Available data:
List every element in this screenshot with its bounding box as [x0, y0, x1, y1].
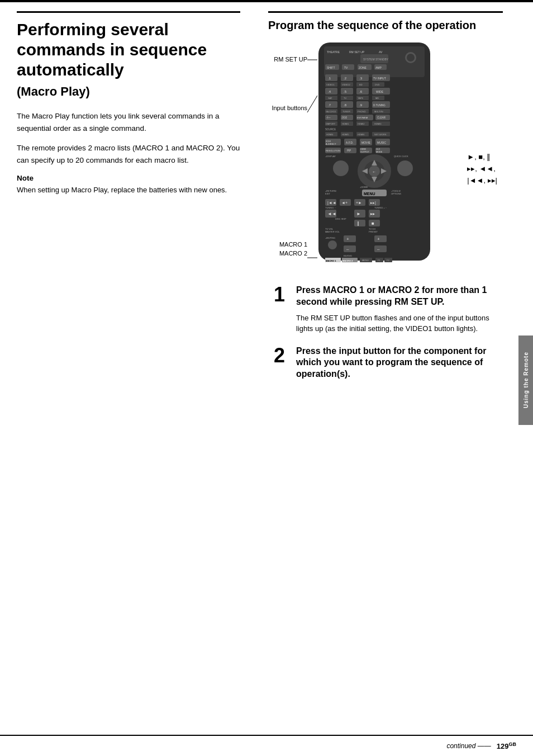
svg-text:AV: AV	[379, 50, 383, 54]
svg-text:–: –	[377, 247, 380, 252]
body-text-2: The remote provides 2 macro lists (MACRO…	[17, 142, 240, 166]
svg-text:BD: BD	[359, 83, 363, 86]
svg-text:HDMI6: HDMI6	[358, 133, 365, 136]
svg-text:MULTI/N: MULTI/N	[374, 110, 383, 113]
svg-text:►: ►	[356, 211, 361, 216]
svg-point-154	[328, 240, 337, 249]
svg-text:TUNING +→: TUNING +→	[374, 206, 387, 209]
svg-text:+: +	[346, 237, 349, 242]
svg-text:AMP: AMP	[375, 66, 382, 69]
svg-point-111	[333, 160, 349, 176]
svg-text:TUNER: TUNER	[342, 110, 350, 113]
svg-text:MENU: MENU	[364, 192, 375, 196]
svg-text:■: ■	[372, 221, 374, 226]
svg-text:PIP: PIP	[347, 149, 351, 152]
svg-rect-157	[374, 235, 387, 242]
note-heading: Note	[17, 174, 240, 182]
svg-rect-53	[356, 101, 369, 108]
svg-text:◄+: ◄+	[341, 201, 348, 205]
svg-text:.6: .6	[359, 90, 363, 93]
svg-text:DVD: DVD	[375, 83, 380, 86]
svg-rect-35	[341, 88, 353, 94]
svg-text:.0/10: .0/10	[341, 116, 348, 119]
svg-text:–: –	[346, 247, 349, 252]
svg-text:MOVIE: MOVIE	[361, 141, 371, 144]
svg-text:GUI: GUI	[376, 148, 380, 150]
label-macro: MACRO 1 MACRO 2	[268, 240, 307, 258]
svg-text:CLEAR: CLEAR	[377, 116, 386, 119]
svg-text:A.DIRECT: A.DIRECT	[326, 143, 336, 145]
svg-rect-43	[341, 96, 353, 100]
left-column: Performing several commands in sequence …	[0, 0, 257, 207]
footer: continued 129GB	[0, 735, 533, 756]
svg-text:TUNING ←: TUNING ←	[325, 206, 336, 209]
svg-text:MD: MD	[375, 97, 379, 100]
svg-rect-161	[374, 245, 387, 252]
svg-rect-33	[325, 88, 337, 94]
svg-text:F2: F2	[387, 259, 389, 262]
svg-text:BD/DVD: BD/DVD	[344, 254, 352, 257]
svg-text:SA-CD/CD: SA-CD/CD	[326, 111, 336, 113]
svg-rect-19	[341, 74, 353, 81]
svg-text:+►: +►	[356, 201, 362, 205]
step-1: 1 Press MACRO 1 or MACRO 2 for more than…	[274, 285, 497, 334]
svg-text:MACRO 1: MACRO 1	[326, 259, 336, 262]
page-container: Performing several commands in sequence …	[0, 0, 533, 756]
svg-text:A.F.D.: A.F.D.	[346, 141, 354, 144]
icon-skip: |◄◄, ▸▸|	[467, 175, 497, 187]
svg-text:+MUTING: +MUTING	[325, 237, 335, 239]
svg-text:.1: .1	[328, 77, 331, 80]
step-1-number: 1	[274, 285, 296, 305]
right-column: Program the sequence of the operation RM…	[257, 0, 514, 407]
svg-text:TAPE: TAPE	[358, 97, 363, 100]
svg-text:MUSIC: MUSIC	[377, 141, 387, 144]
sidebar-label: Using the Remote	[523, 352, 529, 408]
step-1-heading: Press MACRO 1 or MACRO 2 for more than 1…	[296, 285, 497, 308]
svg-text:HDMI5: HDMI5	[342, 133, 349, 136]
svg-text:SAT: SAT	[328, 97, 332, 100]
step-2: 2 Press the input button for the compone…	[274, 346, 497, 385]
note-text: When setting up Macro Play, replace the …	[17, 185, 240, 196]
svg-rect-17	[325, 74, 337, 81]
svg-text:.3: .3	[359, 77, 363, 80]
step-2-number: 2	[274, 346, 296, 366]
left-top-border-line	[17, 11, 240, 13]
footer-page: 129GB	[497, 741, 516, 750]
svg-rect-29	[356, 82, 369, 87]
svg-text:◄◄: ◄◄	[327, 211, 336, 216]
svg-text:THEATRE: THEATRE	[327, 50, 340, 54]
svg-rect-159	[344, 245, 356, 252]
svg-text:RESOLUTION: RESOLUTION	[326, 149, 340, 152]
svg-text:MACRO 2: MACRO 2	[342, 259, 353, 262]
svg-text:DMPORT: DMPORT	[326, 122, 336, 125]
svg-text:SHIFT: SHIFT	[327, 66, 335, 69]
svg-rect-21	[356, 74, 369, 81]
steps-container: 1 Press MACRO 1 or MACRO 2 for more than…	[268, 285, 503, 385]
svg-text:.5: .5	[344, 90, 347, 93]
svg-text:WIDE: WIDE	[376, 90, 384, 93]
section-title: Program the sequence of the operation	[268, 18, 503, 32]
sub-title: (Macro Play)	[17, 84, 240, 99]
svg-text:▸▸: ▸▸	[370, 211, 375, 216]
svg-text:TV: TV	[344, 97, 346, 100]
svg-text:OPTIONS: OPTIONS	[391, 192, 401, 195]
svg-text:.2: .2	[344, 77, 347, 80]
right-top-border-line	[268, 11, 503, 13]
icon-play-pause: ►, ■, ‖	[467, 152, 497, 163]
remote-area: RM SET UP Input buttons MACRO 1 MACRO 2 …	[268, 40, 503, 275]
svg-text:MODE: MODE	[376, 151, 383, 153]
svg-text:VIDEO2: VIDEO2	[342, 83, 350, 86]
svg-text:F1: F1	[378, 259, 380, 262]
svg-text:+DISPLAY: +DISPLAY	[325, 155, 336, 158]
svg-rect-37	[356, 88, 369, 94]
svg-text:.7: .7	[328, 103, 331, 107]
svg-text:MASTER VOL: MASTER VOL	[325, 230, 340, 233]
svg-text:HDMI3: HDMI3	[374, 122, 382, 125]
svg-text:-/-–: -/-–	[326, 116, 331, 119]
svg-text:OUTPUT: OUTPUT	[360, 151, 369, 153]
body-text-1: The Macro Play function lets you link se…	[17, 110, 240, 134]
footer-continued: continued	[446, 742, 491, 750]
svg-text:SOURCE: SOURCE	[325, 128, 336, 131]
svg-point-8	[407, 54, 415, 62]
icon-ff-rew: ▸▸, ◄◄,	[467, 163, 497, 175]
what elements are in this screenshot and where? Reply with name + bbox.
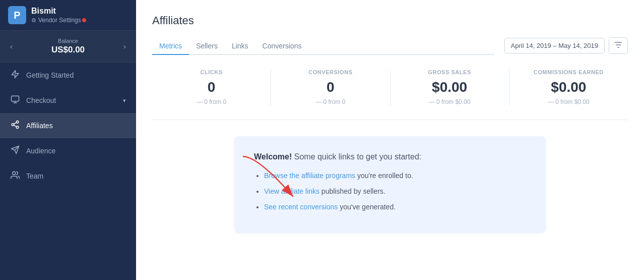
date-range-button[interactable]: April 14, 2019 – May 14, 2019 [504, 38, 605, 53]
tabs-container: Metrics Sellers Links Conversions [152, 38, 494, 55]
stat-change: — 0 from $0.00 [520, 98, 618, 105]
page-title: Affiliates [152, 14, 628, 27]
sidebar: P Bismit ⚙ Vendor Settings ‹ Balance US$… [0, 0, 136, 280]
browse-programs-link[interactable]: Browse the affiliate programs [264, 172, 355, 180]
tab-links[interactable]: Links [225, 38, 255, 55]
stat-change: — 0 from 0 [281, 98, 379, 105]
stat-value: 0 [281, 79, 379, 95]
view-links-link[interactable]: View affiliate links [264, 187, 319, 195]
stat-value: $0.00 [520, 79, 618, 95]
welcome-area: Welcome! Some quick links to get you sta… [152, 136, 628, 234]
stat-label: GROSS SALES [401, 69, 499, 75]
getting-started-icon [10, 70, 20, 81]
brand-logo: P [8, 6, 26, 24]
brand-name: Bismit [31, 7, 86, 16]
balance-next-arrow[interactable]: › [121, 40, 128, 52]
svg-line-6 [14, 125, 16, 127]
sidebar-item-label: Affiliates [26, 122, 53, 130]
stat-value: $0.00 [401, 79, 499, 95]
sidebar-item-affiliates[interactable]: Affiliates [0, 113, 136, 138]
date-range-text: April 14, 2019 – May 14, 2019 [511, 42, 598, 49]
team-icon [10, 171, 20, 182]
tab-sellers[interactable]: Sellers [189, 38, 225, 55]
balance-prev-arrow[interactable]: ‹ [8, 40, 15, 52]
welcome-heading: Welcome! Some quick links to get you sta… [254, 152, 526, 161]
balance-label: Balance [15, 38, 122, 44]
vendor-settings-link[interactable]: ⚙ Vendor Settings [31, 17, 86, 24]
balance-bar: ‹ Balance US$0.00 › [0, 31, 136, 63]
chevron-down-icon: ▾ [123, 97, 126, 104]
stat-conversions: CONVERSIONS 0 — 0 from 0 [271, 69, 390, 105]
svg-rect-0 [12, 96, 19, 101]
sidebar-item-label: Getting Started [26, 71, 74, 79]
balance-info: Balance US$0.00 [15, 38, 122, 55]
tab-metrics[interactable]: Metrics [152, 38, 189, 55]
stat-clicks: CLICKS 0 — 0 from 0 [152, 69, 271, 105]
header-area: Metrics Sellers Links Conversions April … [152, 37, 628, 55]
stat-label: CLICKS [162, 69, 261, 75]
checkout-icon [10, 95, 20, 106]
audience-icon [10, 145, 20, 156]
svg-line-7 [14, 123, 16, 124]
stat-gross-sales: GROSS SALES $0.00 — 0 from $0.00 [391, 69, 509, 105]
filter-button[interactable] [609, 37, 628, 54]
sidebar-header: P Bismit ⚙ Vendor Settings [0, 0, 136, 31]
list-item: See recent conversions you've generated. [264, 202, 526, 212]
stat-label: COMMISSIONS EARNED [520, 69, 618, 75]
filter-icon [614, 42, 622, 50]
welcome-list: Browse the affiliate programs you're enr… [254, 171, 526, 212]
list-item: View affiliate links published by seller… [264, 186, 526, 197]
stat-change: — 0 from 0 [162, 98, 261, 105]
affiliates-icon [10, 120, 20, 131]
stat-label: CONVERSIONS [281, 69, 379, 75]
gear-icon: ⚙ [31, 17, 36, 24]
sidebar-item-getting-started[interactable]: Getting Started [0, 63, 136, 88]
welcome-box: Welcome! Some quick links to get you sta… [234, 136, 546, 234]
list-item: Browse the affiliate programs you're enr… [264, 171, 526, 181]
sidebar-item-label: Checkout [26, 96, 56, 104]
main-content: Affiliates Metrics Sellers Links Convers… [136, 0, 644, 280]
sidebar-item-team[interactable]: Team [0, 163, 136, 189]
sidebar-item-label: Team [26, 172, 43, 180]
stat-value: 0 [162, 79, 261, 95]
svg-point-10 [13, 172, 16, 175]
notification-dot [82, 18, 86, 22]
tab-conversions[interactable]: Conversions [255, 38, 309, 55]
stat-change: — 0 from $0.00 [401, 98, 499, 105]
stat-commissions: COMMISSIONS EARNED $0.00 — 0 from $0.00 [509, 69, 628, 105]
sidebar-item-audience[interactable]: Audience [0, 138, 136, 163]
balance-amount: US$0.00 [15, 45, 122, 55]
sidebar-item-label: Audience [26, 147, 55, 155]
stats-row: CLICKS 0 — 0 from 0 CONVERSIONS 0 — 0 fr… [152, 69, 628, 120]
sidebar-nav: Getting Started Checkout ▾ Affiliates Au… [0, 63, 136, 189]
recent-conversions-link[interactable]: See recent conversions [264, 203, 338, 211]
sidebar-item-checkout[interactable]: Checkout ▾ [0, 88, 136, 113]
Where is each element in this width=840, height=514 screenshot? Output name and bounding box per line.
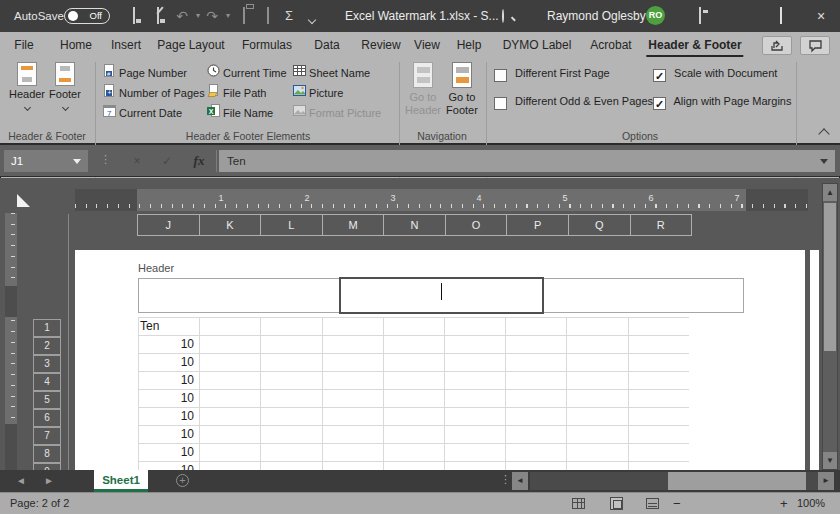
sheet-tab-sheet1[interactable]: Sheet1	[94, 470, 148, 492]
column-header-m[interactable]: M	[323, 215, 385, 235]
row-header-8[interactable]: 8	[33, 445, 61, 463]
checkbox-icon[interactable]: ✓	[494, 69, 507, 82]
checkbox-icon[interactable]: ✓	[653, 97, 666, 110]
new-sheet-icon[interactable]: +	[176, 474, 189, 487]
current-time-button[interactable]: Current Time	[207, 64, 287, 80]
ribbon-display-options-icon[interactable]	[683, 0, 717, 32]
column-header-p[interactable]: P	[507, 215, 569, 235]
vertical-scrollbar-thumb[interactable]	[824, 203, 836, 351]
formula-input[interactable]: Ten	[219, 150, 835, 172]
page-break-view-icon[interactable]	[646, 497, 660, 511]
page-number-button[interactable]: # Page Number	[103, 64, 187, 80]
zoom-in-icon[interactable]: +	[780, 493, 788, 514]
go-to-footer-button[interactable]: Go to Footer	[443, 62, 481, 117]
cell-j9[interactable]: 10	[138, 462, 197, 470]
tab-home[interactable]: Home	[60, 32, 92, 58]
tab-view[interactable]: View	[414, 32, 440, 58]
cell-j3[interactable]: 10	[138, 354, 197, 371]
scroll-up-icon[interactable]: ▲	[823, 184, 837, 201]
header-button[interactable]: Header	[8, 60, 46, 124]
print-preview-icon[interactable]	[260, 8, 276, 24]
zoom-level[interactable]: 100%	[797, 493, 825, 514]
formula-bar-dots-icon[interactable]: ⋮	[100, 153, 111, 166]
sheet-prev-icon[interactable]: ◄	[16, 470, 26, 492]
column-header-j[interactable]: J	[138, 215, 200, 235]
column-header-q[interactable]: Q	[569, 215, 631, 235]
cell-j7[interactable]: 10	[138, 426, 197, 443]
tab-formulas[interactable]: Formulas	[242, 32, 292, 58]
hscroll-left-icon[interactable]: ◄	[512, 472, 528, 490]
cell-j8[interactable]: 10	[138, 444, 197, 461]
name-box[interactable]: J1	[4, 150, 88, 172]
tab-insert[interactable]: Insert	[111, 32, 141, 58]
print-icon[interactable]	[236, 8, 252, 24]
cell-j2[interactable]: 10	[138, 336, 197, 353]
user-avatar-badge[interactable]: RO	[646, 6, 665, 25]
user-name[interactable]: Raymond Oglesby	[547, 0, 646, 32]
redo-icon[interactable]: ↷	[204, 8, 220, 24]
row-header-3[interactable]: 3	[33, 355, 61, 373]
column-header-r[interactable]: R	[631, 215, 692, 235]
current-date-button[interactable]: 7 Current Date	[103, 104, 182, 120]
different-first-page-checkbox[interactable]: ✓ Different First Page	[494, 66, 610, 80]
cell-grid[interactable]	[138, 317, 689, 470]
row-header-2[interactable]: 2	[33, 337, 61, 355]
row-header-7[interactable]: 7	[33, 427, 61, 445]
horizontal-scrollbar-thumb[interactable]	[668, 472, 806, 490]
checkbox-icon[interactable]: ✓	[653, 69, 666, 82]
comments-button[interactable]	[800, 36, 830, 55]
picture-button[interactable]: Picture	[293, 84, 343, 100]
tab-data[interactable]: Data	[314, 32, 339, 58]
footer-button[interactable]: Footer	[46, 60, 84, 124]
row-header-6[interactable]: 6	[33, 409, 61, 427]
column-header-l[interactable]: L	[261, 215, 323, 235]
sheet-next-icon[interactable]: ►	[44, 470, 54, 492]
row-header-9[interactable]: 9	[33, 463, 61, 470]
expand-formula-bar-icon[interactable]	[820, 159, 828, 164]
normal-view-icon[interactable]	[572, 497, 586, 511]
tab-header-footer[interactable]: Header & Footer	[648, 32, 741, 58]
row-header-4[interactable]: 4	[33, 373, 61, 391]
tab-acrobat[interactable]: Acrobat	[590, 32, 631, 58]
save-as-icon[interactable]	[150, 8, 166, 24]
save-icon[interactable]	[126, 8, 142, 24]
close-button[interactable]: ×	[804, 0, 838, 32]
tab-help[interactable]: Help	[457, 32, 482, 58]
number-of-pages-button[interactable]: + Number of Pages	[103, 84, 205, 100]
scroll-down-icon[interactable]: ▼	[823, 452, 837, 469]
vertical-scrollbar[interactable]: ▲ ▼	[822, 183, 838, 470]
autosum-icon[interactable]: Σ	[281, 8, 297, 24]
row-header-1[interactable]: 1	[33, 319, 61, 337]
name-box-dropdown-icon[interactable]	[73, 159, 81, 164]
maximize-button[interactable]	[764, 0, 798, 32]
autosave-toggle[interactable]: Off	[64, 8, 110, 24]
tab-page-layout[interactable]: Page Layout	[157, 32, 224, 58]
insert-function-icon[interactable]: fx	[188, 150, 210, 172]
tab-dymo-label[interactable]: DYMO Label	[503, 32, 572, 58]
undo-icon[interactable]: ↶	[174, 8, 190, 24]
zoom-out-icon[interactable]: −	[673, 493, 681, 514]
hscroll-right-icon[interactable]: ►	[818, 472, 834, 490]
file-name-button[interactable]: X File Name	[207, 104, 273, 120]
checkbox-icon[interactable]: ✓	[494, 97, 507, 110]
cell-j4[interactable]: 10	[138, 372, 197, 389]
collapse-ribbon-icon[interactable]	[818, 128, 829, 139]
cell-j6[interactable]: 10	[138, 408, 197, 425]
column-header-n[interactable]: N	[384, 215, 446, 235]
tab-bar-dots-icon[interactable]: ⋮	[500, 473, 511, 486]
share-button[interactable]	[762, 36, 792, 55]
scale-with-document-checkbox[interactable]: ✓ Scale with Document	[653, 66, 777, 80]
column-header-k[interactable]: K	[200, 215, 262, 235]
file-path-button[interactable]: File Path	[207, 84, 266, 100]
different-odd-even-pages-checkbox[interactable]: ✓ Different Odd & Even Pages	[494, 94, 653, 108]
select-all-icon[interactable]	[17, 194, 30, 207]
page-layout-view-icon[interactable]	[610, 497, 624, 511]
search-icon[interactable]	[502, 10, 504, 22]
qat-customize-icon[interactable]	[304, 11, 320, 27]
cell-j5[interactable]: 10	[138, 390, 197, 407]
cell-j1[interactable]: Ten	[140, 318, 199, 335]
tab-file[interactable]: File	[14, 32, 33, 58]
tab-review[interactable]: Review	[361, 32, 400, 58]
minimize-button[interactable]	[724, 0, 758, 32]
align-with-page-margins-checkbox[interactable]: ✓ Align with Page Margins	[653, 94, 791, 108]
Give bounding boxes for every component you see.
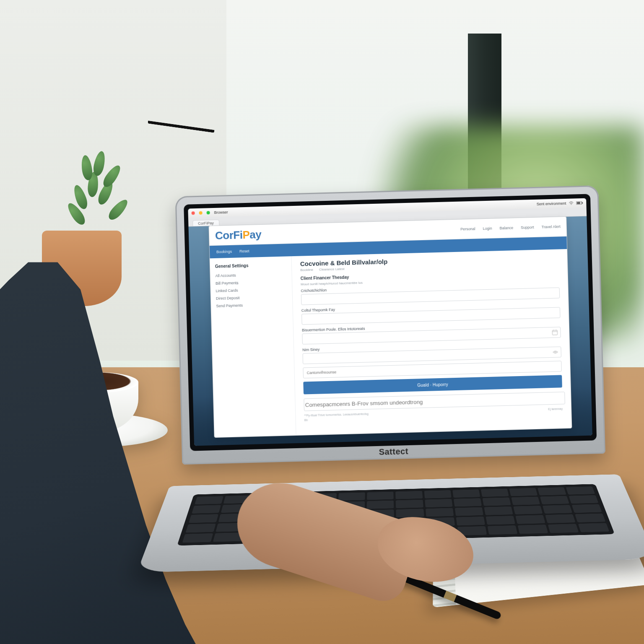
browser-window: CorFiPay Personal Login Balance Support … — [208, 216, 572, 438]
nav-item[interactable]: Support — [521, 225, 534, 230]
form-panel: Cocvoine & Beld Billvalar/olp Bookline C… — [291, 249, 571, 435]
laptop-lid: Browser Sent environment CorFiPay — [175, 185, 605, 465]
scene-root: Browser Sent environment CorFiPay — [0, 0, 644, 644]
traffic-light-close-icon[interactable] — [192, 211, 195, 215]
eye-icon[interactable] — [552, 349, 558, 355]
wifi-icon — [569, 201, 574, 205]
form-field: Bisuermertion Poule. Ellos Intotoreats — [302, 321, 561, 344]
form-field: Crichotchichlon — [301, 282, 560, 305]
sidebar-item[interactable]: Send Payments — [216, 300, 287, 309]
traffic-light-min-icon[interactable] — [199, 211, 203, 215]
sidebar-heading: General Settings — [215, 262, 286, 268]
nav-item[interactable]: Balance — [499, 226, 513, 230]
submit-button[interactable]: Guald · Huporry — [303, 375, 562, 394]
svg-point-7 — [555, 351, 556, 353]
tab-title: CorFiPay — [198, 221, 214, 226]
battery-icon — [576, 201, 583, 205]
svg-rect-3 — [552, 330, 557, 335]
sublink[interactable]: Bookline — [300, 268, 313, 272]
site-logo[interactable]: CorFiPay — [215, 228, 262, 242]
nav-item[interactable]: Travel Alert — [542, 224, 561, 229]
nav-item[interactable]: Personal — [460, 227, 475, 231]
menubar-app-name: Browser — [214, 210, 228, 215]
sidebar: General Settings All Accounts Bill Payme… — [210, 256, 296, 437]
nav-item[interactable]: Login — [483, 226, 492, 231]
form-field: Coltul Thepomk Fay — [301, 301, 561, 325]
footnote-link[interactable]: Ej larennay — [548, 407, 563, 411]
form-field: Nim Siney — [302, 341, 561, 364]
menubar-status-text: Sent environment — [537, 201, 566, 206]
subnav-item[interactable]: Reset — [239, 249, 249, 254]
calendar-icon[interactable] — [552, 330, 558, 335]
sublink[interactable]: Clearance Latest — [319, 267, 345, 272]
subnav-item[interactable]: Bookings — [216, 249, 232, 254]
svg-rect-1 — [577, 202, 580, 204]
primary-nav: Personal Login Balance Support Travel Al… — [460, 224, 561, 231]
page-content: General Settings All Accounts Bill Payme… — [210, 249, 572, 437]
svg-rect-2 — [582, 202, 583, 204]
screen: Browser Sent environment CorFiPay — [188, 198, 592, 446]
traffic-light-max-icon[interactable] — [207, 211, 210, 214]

Problem:
Using the material above, report each line where "field" occurs.

Result:
form-field: Bisuermertion Poule. Ellos Intotoreats — [302, 321, 561, 344]
form-field: Crichotchichlon — [301, 282, 560, 305]
form-field: Coltul Thepomk Fay — [301, 301, 561, 325]
form-field: Nim Siney — [302, 341, 561, 364]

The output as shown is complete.